Osteomyelitis is a medical term that refers to infection of bone tissue. In majority of cases bones get infected due to spread of infective agents (predominantly bacteria) via bloodstream. However, it is also possible for these microorganisms to cause infection due to direct invasion. The example is an open fracture. In such case an infection can be easily contracted via opening in the skin particularly if bone fragments are exposed.
What Causes Osteomyelitis?
As it has already been mentioned in some cases osteomyelitis develops due to entrance of external germs in the area of an open fracture. It is also possible to develop bone infection after surgical procedures. The infection spreads either from the nearby tissues or can develop due to spread of microorganisms via bloodstream.
Some groups of people are more susceptible to osteomyelitis comparing to healthy individuals. For example, this infection occurs more among intravenous drug users and patients on dialysis. The infection predominantly affects long bones such as the humerus and the femur although it can also develop in the pelvic girdle, clavicle and the spine.
Osteomyelitis affects people of all ages. However, it is more frequent among children and people older than 50.
Clinical Characteristics of Osteomyelitis
There are many symptoms and signs of osteomyelitis. The condition slightly differs between children and adults.

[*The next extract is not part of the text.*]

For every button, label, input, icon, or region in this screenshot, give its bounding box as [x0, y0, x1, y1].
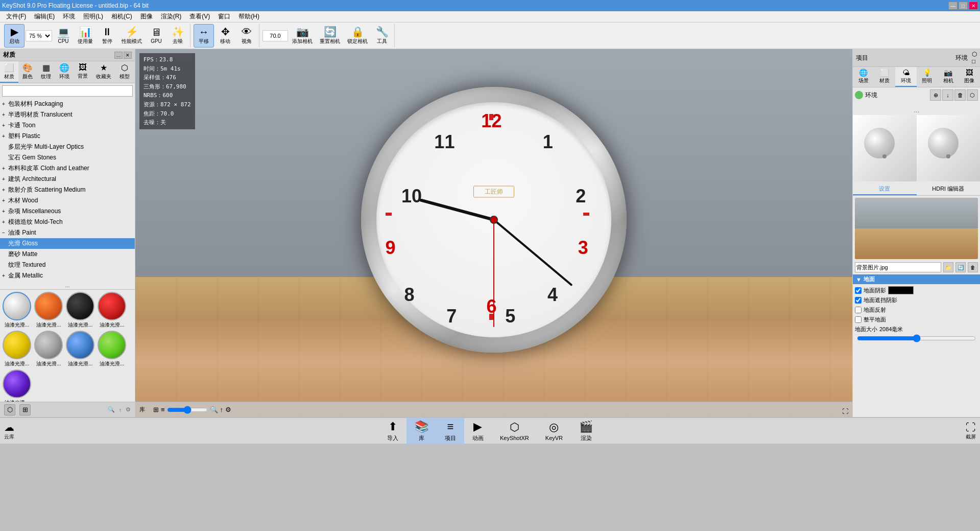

In children suffering from osteomyelitis the infection usually features with intermittent fever (fever that come and go) and pain in the affected area is simply unbearable. Redness and swelling of the skin above the infected bone are two more characteristics of this infection. The skin may be warm to touch. Children are irritated or lack energy and become completely inactive. Symptoms and signs of osteomyelitis are much more severe in adults. In some cases there is pus draining from the opening on the skin.
Treatment for Osteomyelitis
Osteomyelitis is a serious infection and is many times hard to treat. The explanation is simple. Namely, bone cells are not accessible to antibiotics comparing to other body cells. This is why it is essential to apply aggressive treatment with antibiotics. Antibiotics are administered intravenously. Surgical treatments include drainage of the infected area (by creating an artificial opening), debridement (removal of diseases and damaged bone and other tissues) and in some cases the surgeon must also remove foreign objects such as plates or screws that have been placed during the previous surgery. Severely damaged bone parts must be surgically removed and replaced with metal rods or bone grafts. And finally, in the most extreme cases of infection even amputation may be an option.